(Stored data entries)
• • •

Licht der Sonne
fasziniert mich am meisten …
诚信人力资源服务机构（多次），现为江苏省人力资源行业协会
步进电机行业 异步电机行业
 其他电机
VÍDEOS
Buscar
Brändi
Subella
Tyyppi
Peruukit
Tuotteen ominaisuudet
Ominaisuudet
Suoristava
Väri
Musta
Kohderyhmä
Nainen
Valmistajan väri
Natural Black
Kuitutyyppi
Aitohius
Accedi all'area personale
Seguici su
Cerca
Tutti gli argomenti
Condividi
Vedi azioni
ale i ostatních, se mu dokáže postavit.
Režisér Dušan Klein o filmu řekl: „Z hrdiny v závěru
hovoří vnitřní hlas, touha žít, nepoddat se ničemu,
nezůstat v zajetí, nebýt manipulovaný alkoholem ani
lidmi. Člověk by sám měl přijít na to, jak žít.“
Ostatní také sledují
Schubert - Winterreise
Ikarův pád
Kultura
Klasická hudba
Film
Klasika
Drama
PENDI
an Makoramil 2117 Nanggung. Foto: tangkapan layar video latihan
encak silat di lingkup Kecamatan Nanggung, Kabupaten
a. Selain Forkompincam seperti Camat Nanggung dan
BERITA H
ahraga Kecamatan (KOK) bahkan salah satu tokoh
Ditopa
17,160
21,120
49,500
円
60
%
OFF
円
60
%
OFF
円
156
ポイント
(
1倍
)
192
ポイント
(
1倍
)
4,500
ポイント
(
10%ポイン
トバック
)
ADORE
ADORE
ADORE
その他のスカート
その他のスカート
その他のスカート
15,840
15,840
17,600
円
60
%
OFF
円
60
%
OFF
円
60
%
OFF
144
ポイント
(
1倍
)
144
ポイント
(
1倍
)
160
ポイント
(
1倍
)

• • •

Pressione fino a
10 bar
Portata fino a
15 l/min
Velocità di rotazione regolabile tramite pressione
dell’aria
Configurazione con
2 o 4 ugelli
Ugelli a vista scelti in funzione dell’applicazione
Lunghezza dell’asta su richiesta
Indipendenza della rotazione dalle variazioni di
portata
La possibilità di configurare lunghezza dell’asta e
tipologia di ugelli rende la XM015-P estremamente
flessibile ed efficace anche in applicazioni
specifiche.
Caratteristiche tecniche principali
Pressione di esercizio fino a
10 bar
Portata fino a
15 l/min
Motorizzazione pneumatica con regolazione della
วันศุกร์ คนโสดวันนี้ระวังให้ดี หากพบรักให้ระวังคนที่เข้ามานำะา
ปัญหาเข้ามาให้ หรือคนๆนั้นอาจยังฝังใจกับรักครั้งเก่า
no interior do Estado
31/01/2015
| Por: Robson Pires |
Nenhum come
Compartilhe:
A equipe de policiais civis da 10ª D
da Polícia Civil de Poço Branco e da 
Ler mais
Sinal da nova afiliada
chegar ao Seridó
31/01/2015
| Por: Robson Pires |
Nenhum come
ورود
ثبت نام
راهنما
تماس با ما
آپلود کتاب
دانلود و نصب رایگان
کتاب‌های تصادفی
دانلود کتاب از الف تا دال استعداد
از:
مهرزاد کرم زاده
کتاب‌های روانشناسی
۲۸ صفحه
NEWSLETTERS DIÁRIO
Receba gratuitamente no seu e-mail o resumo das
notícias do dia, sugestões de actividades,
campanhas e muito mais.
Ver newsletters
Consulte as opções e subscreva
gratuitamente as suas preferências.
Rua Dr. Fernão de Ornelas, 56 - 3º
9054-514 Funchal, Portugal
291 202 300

• • •

### WHAT YOU NEED TO DO
Whenever a line above includes "fino", copy it in full.

### WRITTEN ANSWER
Pressione fino a
Portata fino a
Pressione di esercizio fino a
Portata fino a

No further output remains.